*Your objective*. Report every line below that holds the word "Подстолья".

*Records supplied*.
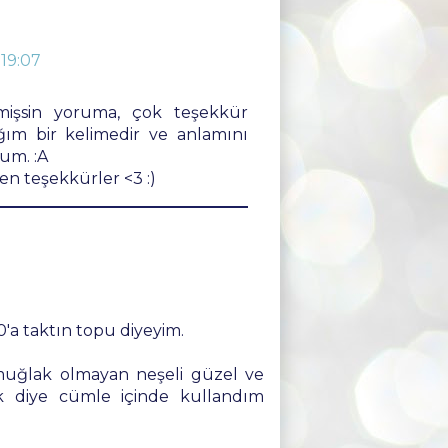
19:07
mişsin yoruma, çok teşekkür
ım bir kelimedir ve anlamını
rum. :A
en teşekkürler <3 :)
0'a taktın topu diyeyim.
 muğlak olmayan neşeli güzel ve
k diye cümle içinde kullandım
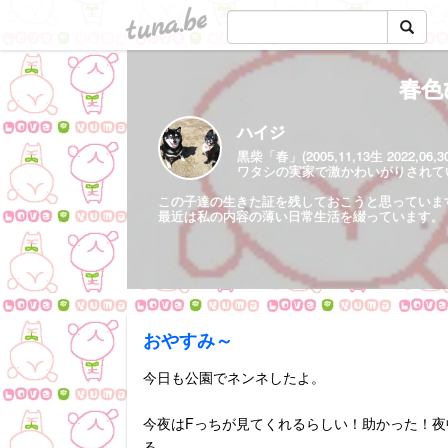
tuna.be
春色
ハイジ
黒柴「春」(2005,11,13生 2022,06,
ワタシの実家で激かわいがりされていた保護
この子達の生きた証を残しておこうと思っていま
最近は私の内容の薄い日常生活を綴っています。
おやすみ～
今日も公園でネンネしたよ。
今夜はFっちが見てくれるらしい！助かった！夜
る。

---

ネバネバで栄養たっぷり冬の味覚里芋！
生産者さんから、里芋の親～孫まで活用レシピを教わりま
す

* * *

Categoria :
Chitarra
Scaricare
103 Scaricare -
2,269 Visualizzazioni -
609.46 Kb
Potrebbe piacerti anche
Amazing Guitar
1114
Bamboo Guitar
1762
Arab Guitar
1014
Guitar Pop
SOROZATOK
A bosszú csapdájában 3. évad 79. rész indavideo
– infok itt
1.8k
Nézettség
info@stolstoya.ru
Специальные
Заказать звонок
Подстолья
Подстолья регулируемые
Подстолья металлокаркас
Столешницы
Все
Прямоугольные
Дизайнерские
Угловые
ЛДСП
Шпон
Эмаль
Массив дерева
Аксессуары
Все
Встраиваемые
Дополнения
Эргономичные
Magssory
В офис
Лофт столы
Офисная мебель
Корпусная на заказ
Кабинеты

*Reply to the exercise*.
Подстолья
Подстолья регулируемые
Подстолья металлокаркас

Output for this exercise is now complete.